With the estate and gift tax exemption
a new $10 million base (good for tax years 2018 through 2025),
some of your clients may be calling to determine if they have excess life insurance coverage.
The reform enacted in the 2017 Tax Cuts and Jobs Act eliminates an IRS burden, making life settlements even more attractive for those that may have life insurance policies they no longer need or want. Simply put, a policyholder that sells a life insurance policy will now receive the same IRS tax treatment as a policyholder who surrenders a policy.

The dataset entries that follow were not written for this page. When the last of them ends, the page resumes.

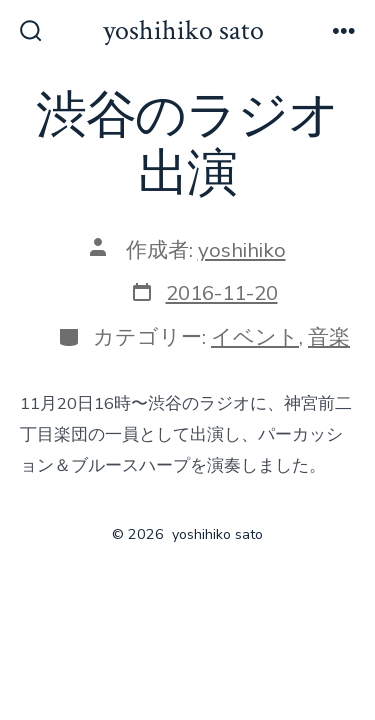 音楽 (329, 337)
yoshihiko (242, 250)
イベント (255, 337)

The simplified life settlement taxation for sellers included in the Act is summarized below:
- Total premiums paid are now considered the cost basis of a life insurance contract (PG 259 Sec. 13521 – Clarification of Tax Basis of Life Insurance Contracts).
- The previous IRS position (IRS Revenue Ruling 2009-13) did not include cost of insurance as part of the cost basis, requiring sellers to subtract the cost of insurance from total premiums paid to determine an adjusted cost basis when selling a life insurance policy. This was extremely difficult to comply with due to the complexity of determining the total cost of insurance in a contract dating back to the issuance of a life insurance policy.
- The amendment also seems to indicate that the effective date of this change is retroactive to August 25, 2009 – the day before the effective date of the 2009 IRS Ruling.